----- Material provided -----

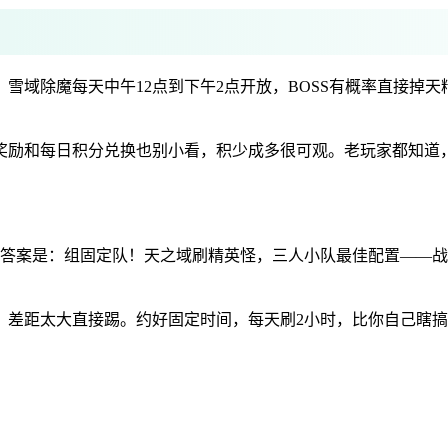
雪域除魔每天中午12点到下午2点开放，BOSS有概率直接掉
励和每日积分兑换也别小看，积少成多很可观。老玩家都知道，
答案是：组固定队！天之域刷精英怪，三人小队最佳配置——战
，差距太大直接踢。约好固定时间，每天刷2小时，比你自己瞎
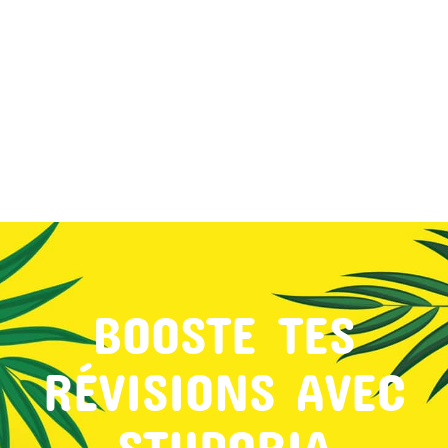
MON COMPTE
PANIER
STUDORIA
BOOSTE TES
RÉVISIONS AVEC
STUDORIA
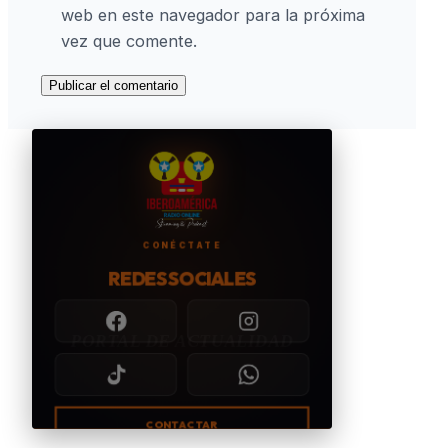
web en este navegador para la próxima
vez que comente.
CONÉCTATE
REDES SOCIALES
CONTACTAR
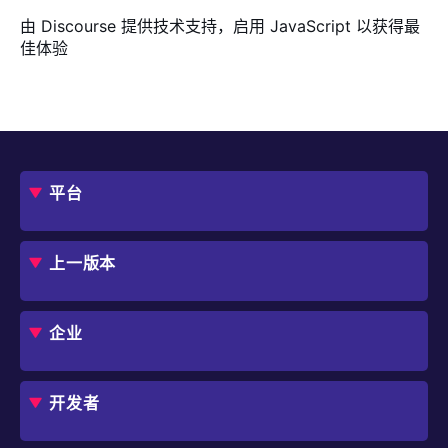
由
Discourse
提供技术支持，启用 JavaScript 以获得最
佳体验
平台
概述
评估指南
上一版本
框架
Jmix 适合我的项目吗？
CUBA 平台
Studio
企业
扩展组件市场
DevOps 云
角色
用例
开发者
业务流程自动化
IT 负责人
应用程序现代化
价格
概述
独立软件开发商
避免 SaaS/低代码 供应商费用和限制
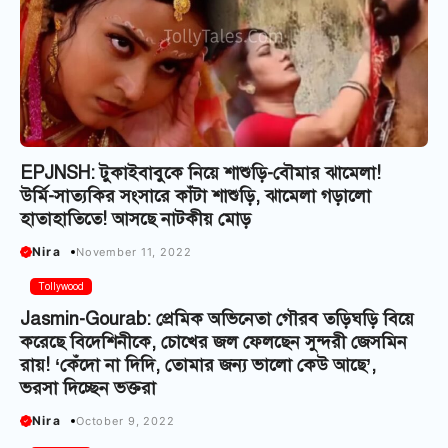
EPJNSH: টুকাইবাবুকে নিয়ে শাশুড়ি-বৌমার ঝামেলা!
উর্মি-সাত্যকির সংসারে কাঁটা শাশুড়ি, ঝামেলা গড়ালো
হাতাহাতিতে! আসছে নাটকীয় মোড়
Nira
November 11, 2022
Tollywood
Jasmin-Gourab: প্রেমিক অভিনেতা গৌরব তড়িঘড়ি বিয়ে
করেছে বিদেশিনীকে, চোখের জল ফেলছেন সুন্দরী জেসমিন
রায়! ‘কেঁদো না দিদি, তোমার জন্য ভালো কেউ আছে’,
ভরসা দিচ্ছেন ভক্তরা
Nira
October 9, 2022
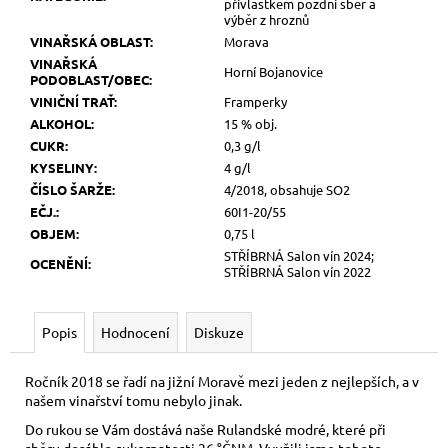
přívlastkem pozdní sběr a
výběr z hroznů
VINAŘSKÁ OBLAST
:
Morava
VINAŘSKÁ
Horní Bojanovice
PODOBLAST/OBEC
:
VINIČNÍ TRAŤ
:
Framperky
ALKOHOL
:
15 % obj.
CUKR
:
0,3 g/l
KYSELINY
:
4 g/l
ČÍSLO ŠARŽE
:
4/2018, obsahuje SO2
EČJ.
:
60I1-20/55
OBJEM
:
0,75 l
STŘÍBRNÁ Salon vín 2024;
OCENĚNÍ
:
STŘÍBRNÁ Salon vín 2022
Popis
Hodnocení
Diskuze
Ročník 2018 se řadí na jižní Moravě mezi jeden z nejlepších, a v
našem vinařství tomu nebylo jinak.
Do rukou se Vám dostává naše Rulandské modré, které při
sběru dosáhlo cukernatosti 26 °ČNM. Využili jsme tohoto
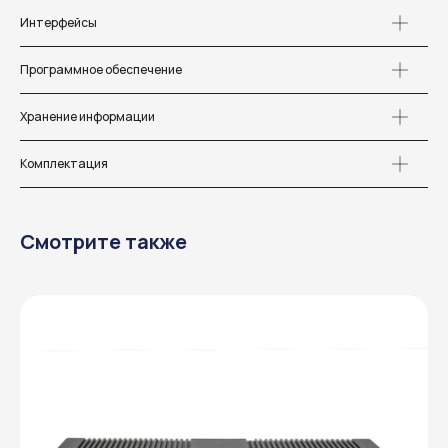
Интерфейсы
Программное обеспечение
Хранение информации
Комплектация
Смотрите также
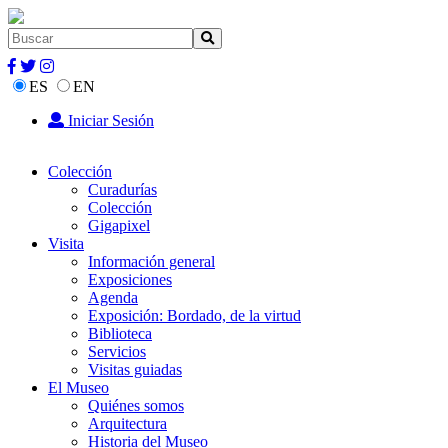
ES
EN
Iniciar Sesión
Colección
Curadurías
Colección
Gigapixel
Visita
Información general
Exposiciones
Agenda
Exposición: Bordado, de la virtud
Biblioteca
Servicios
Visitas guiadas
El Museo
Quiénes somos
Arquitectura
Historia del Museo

-----
----- Material provided -----

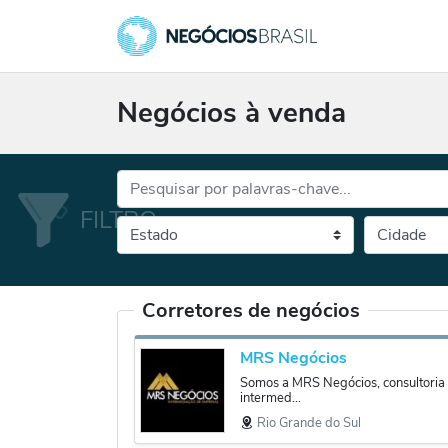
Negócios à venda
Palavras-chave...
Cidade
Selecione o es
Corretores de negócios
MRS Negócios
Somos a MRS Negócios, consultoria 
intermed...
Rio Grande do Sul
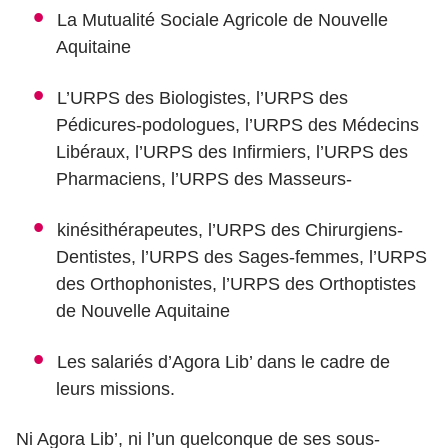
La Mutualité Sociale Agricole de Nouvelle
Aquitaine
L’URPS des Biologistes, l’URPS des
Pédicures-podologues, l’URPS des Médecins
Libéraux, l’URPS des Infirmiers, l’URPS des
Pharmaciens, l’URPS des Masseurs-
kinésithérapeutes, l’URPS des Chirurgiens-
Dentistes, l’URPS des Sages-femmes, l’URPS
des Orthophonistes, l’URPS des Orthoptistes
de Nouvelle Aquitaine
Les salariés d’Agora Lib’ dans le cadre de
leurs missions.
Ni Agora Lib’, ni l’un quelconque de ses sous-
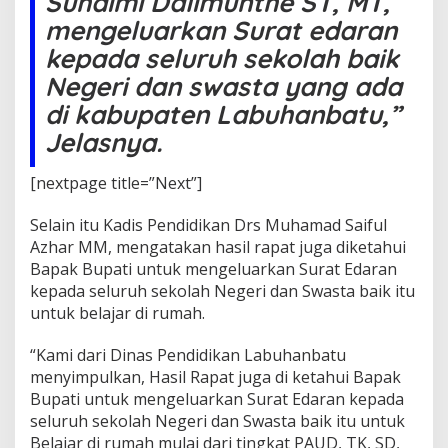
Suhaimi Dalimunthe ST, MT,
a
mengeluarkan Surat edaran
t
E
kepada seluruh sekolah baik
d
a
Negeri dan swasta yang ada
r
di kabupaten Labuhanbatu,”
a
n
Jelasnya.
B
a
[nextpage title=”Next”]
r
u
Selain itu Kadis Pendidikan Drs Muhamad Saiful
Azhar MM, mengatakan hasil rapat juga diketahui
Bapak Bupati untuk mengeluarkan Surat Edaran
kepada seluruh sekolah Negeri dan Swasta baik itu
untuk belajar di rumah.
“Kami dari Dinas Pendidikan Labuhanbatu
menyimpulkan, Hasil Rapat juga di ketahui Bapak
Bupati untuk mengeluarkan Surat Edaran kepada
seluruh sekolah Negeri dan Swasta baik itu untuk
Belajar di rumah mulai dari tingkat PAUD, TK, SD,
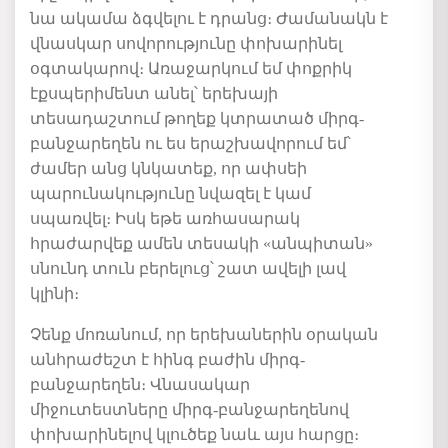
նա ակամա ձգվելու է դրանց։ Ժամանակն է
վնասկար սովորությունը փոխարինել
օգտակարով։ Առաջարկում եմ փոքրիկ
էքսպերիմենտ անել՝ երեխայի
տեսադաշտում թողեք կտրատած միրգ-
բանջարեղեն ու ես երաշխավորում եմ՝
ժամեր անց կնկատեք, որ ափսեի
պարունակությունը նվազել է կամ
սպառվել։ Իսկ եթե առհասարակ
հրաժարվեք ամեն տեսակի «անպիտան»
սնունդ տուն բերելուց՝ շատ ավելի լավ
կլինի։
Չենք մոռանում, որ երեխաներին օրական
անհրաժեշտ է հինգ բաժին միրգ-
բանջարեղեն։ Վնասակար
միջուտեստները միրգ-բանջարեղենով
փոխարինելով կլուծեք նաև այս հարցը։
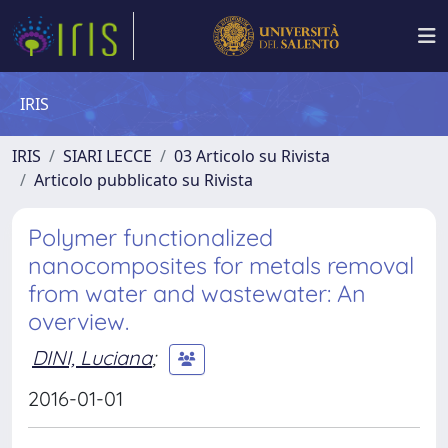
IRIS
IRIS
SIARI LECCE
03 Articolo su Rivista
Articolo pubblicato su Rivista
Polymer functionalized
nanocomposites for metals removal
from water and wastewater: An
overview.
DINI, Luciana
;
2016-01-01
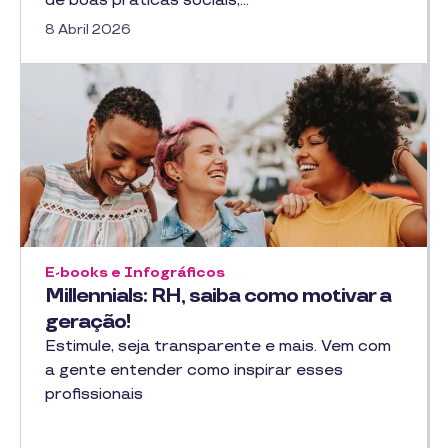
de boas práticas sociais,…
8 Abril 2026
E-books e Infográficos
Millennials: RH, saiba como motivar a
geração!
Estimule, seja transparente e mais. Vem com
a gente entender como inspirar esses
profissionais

-----

▶ [Activity] Using the records above, return word for word the lines that begin at the one containing "Չենք մոռանում, որ երեխաներին օրական" and end at the one containing "profissionais", both of them included and no pictures.

▶ [Answer space]
Չենք մոռանում, որ երեխաներին օրական
անհրաժեշտ է հինգ բաժին միրգ-
բանջարեղեն։ Վնասակար
միջուտեստները միրգ-բանջարեղենով
փոխարինելով կլուծեք նաև այս հարցը։
IRIS
IRIS
SIARI LECCE
03 Articolo su Rivista
Articolo pubblicato su Rivista
Polymer functionalized
nanocomposites for metals removal
from water and wastewater: An
overview.
DINI, Luciana
;
2016-01-01
de boas práticas sociais,…
8 Abril 2026
E-books e Infográficos
Millennials: RH, saiba como motivar a
geração!
Estimule, seja transparente e mais. Vem com
a gente entender como inspirar esses
profissionais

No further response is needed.